Required action :: Give the records again in full, exactly as they are.

[Document understanding data]
%%

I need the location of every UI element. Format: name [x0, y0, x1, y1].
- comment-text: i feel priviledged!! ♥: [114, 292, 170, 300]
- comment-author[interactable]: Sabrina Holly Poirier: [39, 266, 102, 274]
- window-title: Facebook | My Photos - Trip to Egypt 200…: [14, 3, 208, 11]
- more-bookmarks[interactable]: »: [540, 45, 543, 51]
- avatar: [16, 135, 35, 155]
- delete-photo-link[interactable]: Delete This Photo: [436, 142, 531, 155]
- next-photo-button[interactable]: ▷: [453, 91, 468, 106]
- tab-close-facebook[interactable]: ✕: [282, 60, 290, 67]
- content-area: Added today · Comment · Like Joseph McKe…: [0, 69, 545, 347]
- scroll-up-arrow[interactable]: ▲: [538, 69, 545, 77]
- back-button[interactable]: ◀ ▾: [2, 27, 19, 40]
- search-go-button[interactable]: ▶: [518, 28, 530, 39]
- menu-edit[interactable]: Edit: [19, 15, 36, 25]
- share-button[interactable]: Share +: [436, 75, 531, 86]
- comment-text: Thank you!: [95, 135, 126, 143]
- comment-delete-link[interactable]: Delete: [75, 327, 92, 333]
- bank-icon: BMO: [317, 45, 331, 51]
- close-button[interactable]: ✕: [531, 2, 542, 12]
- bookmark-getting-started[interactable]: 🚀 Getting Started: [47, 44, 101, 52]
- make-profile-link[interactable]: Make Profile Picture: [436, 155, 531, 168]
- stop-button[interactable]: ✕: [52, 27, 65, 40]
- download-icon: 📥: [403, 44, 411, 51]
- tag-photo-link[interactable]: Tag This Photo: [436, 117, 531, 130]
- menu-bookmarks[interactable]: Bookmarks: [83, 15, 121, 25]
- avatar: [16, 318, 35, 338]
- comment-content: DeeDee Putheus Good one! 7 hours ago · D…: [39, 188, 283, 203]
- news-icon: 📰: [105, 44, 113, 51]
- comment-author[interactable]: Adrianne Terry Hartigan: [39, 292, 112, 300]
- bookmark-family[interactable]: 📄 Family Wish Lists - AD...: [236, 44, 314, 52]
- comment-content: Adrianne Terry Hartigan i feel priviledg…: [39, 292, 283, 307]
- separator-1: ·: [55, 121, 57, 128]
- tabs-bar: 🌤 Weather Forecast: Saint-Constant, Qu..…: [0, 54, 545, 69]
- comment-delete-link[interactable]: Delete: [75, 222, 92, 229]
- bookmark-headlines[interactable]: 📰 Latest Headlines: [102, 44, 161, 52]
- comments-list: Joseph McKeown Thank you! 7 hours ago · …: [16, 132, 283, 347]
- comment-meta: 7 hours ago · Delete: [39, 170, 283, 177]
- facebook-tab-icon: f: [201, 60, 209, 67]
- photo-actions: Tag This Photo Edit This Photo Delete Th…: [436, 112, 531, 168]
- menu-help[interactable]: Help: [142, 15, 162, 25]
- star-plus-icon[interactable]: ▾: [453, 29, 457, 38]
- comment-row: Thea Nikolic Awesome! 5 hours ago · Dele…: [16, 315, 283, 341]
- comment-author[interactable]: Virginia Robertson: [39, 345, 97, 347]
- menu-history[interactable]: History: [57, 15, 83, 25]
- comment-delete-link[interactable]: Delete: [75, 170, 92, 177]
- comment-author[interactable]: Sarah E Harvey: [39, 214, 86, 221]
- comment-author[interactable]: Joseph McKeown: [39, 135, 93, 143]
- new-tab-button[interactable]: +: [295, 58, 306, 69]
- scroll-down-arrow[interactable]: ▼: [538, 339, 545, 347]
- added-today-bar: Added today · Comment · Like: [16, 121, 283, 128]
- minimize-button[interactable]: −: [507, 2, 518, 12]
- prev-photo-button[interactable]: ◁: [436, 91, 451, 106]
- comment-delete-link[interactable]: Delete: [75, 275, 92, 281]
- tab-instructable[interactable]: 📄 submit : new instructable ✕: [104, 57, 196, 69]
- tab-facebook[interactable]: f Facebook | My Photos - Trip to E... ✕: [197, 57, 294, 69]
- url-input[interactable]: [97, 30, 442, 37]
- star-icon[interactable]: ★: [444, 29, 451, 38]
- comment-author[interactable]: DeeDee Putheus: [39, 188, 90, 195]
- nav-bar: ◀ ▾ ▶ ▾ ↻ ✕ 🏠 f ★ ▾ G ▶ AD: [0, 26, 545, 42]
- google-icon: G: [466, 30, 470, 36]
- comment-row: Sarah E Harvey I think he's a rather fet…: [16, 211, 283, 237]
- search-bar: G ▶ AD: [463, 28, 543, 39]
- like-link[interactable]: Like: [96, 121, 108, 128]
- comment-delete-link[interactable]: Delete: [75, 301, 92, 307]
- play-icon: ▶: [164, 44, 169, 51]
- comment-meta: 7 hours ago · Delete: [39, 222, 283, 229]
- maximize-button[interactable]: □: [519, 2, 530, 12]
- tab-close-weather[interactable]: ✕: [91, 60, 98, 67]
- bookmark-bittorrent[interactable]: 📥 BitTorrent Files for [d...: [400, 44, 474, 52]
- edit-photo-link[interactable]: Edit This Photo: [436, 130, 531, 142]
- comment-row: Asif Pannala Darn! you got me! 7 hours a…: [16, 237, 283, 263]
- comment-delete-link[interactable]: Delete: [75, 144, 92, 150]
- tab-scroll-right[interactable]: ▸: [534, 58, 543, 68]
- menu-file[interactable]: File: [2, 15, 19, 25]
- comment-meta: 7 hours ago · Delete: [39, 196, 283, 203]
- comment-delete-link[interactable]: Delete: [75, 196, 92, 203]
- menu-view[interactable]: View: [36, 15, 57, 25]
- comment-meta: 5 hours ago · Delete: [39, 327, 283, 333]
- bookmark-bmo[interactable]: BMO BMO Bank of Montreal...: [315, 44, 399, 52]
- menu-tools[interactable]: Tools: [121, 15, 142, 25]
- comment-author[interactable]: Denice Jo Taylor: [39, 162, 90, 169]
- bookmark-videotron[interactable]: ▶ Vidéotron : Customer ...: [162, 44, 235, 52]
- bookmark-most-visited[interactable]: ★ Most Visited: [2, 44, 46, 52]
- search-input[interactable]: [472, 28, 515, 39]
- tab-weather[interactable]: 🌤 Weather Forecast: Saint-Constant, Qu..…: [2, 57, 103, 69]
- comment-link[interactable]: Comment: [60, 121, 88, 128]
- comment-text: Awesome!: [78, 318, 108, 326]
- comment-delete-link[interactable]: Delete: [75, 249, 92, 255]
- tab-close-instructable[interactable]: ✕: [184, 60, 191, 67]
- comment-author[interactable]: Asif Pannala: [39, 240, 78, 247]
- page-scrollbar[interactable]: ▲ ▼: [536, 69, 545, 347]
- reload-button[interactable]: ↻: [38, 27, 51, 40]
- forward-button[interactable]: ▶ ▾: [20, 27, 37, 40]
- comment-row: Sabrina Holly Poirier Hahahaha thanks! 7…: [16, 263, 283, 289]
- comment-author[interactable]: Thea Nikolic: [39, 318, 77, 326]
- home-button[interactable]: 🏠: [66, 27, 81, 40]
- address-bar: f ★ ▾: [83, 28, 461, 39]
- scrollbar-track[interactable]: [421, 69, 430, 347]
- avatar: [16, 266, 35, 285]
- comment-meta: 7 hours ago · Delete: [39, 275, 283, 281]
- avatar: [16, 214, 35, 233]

%%

Solution to the problem ::
I need the location of every UI element. Format: name [x0, y0, x1, y1].
- comment-text: i feel priviledged!! ♥: [114, 292, 170, 300]
- comment-author[interactable]: Sabrina Holly Poirier: [39, 266, 102, 274]
- window-title: Facebook | My Photos - Trip to Egypt 200…: [14, 3, 208, 11]
- more-bookmarks[interactable]: »: [540, 45, 543, 51]
- avatar: [16, 135, 35, 155]
- delete-photo-link[interactable]: Delete This Photo: [436, 142, 531, 155]
- next-photo-button[interactable]: ▷: [453, 91, 468, 106]
- tab-close-facebook[interactable]: ✕: [282, 60, 290, 67]
- content-area: Added today · Comment · Like Joseph McKe…: [0, 69, 545, 347]
- scroll-up-arrow[interactable]: ▲: [538, 69, 545, 77]
- back-button[interactable]: ◀ ▾: [2, 27, 19, 40]
- search-go-button[interactable]: ▶: [518, 28, 530, 39]
- menu-edit[interactable]: Edit: [19, 15, 36, 25]
- share-button[interactable]: Share +: [436, 75, 531, 86]
- comment-text: Thank you!: [95, 135, 126, 143]
- comment-delete-link[interactable]: Delete: [75, 327, 92, 333]
- bank-icon: BMO: [317, 45, 331, 51]
- close-button[interactable]: ✕: [531, 2, 542, 12]
- bookmark-getting-started[interactable]: 🚀 Getting Started: [47, 44, 101, 52]
- make-profile-link[interactable]: Make Profile Picture: [436, 155, 531, 168]
- stop-button[interactable]: ✕: [52, 27, 65, 40]
- download-icon: 📥: [403, 44, 411, 51]
- tag-photo-link[interactable]: Tag This Photo: [436, 117, 531, 130]
- menu-bookmarks[interactable]: Bookmarks: [83, 15, 121, 25]
- avatar: [16, 318, 35, 338]
- comment-content: DeeDee Putheus Good one! 7 hours ago · D…: [39, 188, 283, 203]
- news-icon: 📰: [105, 44, 113, 51]
- comment-author[interactable]: Adrianne Terry Hartigan: [39, 292, 112, 300]
- bookmark-family[interactable]: 📄 Family Wish Lists - AD...: [236, 44, 314, 52]
- comment-content: Adrianne Terry Hartigan i feel priviledg…: [39, 292, 283, 307]
- separator-1: ·: [55, 121, 57, 128]
- tabs-bar: 🌤 Weather Forecast: Saint-Constant, Qu..…: [0, 54, 545, 69]
- comment-delete-link[interactable]: Delete: [75, 222, 92, 229]
- bookmark-headlines[interactable]: 📰 Latest Headlines: [102, 44, 161, 52]
- comments-list: Joseph McKeown Thank you! 7 hours ago · …: [16, 132, 283, 347]
- comment-meta: 7 hours ago · Delete: [39, 170, 283, 177]
- facebook-tab-icon: f: [201, 60, 209, 67]
- photo-actions: Tag This Photo Edit This Photo Delete Th…: [436, 112, 531, 168]
- menu-help[interactable]: Help: [142, 15, 162, 25]
- star-plus-icon[interactable]: ▾: [453, 29, 457, 38]
- comment-row: Thea Nikolic Awesome! 5 hours ago · Dele…: [16, 315, 283, 341]
- comment-author[interactable]: Virginia Robertson: [39, 345, 97, 347]
- menu-history[interactable]: History: [57, 15, 83, 25]
- comment-delete-link[interactable]: Delete: [75, 170, 92, 177]
- comment-author[interactable]: Sarah E Harvey: [39, 214, 86, 221]
- comment-author[interactable]: Joseph McKeown: [39, 135, 93, 143]
- new-tab-button[interactable]: +: [295, 58, 306, 69]
- scroll-down-arrow[interactable]: ▼: [538, 339, 545, 347]
- added-today-bar: Added today · Comment · Like: [16, 121, 283, 128]
- minimize-button[interactable]: −: [507, 2, 518, 12]
- prev-photo-button[interactable]: ◁: [436, 91, 451, 106]
- comment-delete-link[interactable]: Delete: [75, 275, 92, 281]
- tab-instructable[interactable]: 📄 submit : new instructable ✕: [104, 57, 196, 69]
- tab-facebook[interactable]: f Facebook | My Photos - Trip to E... ✕: [197, 57, 294, 69]
- url-input[interactable]: [97, 30, 442, 37]
- star-icon[interactable]: ★: [444, 29, 451, 38]
- comment-author[interactable]: DeeDee Putheus: [39, 188, 90, 195]
- nav-bar: ◀ ▾ ▶ ▾ ↻ ✕ 🏠 f ★ ▾ G ▶ AD: [0, 26, 545, 42]
- google-icon: G: [466, 30, 470, 36]
- comment-row: Sarah E Harvey I think he's a rather fet…: [16, 211, 283, 237]
- search-bar: G ▶ AD: [463, 28, 543, 39]
- like-link[interactable]: Like: [96, 121, 108, 128]
- comment-delete-link[interactable]: Delete: [75, 301, 92, 307]
- play-icon: ▶: [164, 44, 169, 51]
- comment-meta: 7 hours ago · Delete: [39, 222, 283, 229]
- maximize-button[interactable]: □: [519, 2, 530, 12]
- tab-close-weather[interactable]: ✕: [91, 60, 98, 67]
- bookmark-bittorrent[interactable]: 📥 BitTorrent Files for [d...: [400, 44, 474, 52]
- edit-photo-link[interactable]: Edit This Photo: [436, 130, 531, 142]
- comment-row: Asif Pannala Darn! you got me! 7 hours a…: [16, 237, 283, 263]
- comment-delete-link[interactable]: Delete: [75, 144, 92, 150]
- tab-scroll-right[interactable]: ▸: [534, 58, 543, 68]
- menu-file[interactable]: File: [2, 15, 19, 25]
- comment-meta: 7 hours ago · Delete: [39, 196, 283, 203]
- comment-delete-link[interactable]: Delete: [75, 196, 92, 203]
- menu-view[interactable]: View: [36, 15, 57, 25]
- comment-meta: 5 hours ago · Delete: [39, 327, 283, 333]
- bookmark-bmo[interactable]: BMO BMO Bank of Montreal...: [315, 44, 399, 52]
- menu-tools[interactable]: Tools: [121, 15, 142, 25]
- comment-author[interactable]: Denice Jo Taylor: [39, 162, 90, 169]
- bookmark-videotron[interactable]: ▶ Vidéotron : Customer ...: [162, 44, 235, 52]
- bookmark-most-visited[interactable]: ★ Most Visited: [2, 44, 46, 52]
- search-input[interactable]: [472, 28, 515, 39]
- tab-weather[interactable]: 🌤 Weather Forecast: Saint-Constant, Qu..…: [2, 57, 103, 69]
- comment-link[interactable]: Comment: [60, 121, 88, 128]
- comment-text: Awesome!: [78, 318, 108, 326]
- comment-delete-link[interactable]: Delete: [75, 249, 92, 255]
- tab-close-instructable[interactable]: ✕: [184, 60, 191, 67]
- comment-author[interactable]: Asif Pannala: [39, 240, 78, 247]
- page-scrollbar[interactable]: ▲ ▼: [536, 69, 545, 347]
- reload-button[interactable]: ↻: [38, 27, 51, 40]
- forward-button[interactable]: ▶ ▾: [20, 27, 37, 40]
- comment-row: Sabrina Holly Poirier Hahahaha thanks! 7…: [16, 263, 283, 289]
- comment-author[interactable]: Thea Nikolic: [39, 318, 77, 326]
- home-button[interactable]: 🏠: [66, 27, 81, 40]
- address-bar: f ★ ▾: [83, 28, 461, 39]
- scrollbar-track[interactable]: [421, 69, 430, 347]
- avatar: [16, 266, 35, 285]
- comment-meta: 7 hours ago · Delete: [39, 275, 283, 281]
- avatar: [16, 214, 35, 233]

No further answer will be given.